Podía notar en su voz que necesitaba de verdad salir de la casa. Y lo entendía.
– Estaré allí en veinte minutos -dijo, notando el extraño sentimiento de arrepentimiento y miedo a la vez. ¿Estaría cayendo por segunda vez en la misma trampa? Tenía los ojos muy abiertos, la mente llena de dudas y el corazón lleno de deseo.
El paseo en coche no duró mucho. A los pocos minutos decidieron detenerse a tomar algo en el Café de Millie.
– ¿Estás seguro de que quieres hacer esto? -preguntó ella, mientras se disponían a entrar-. La gente hablará.

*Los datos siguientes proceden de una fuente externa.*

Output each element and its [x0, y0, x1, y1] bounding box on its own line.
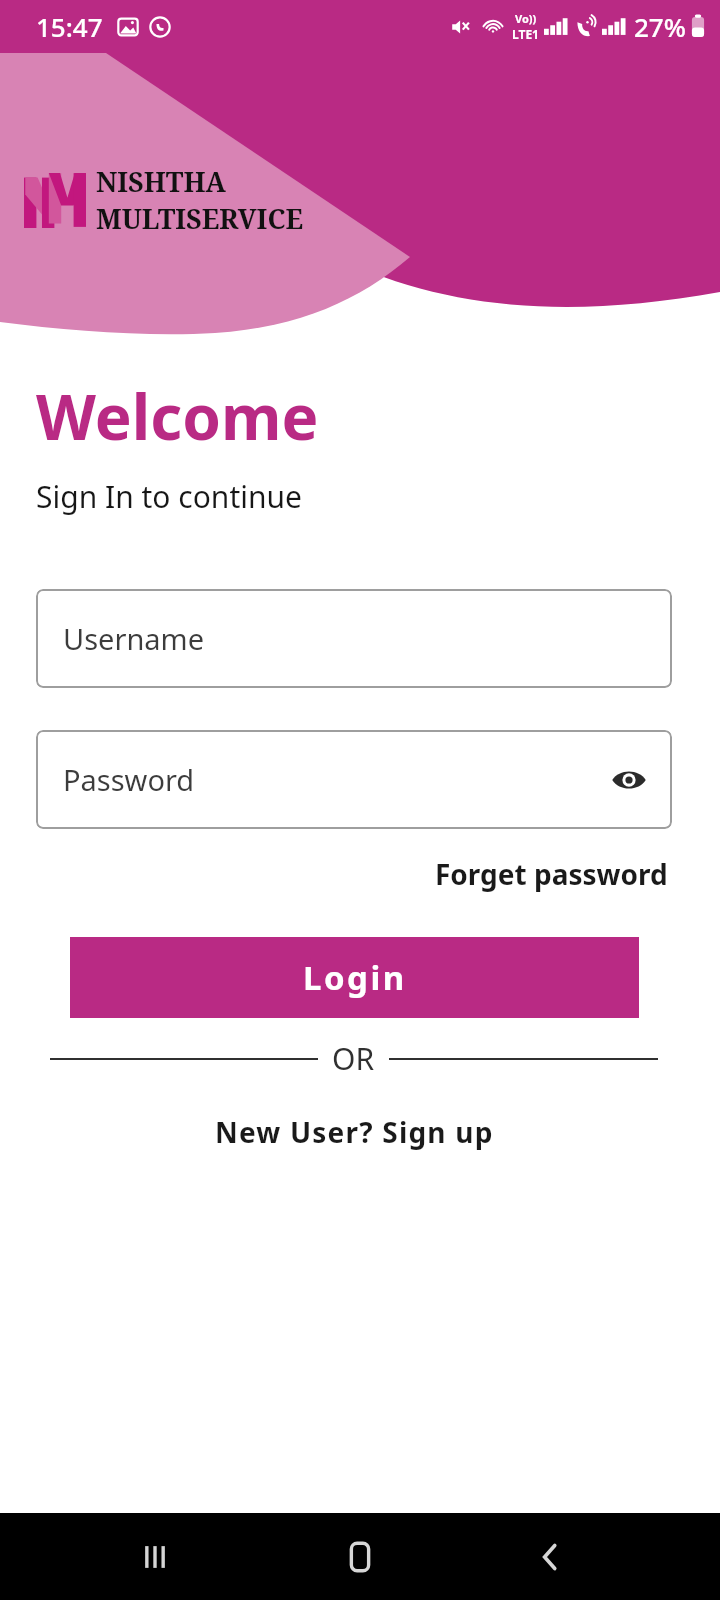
button[interactable]: Home [330, 1527, 390, 1587]
staticText: Vo)) [515, 11, 537, 26]
staticText: Sign In to continue [36, 476, 302, 517]
staticText: Forget password [435, 855, 668, 893]
button[interactable]: Back [520, 1527, 580, 1587]
button[interactable]: Password [36, 730, 672, 829]
staticText: Welcome [36, 374, 319, 458]
staticText: 15:47 [36, 9, 103, 44]
staticText: Username [63, 619, 205, 658]
button[interactable]: Forget password [431, 851, 672, 897]
staticText: OR [332, 1038, 375, 1079]
staticText: MULTISERVICE [96, 200, 304, 237]
staticText: Password [63, 760, 195, 799]
button[interactable]: Login [70, 937, 639, 1018]
button[interactable]: New User? Sign up [209, 1109, 500, 1155]
button[interactable]: Show password [606, 757, 652, 803]
button[interactable]: Username [36, 589, 672, 688]
staticText: NISHTHA [96, 163, 226, 200]
staticText: Login [303, 955, 407, 1000]
staticText: 27% [634, 9, 686, 44]
button[interactable]: Recent apps [125, 1527, 185, 1587]
staticText: LTE1 [512, 26, 539, 42]
staticText: New User? Sign up [215, 1113, 494, 1151]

– Me da igual -contestó Kurt.
A ella no, pero se tragó los prejuicios y sujetó la puerta para que él pasara mejor con las muletas. Estaba casi más guapo a la luz del atardecer. El jersey verde de cazador que llevaba resaltaba su musculatura y tenía el pelo revuelto por el viento que soplaba. Tenía un cuerpo de escándalo y la costumbre no hacía que se fijara menos en él. Cada vez que sus miradas se cruzaban, se le aceleraba el ritmo cardíaco.
– Además -dijo, mirando el restaurante medio vacío-, hay tanta gente nueva en la ciudad que probablemente nadie recuerde que los Allman y los McLaughlin no se llevan bien.
– Tal vez tengas razón -dijo ella, pero tenía sus dudas.
La decoración del local había cambiado y se había hecho más sofisticada, pero Millie seguía siendo la misma, y se le iluminó la cara al ver a Jodie.
– ¡Jodie! -gritó, corriendo hacia ella para abrazarla-. Ya era hora de que pasaras a saludar.
Tras la muerte de la madre de Jodie, cuando ésta tenía veintiséis años, Millie había ocupado su lugar en los momentos difíciles. Charlaron animadamente unos minutos y después llegó el momento de la gran decisión.
– ¿En qué lado queréis sentaros? -preguntó Millie, mirándolos.
Kurt y Jodie se miraron. El lado de la ventana siempre había sido territorio McLaughlin y la parte trasera era ocupada por los partidarios de los chicos Allman. La ciudad estaba dividida por el centro, al igual que el restaurante. Millie siempre tuvo cuidado de que cada banda se mantuviera en su territorio y no estallara una batalla campal en medio del restaurante.
Jodie echó a reír y miró a Millie.
– Pero la gente ya no sigue esas viejas tradiciones, ¿verdad?
– Algunos sí -dijo Millie, guiñándole un ojo-. ¿Y vosotros?
– Nos quedaremos con la mesa del centro -decidió Kurt-. Nuestra relación es puro compromiso, ¿no es así?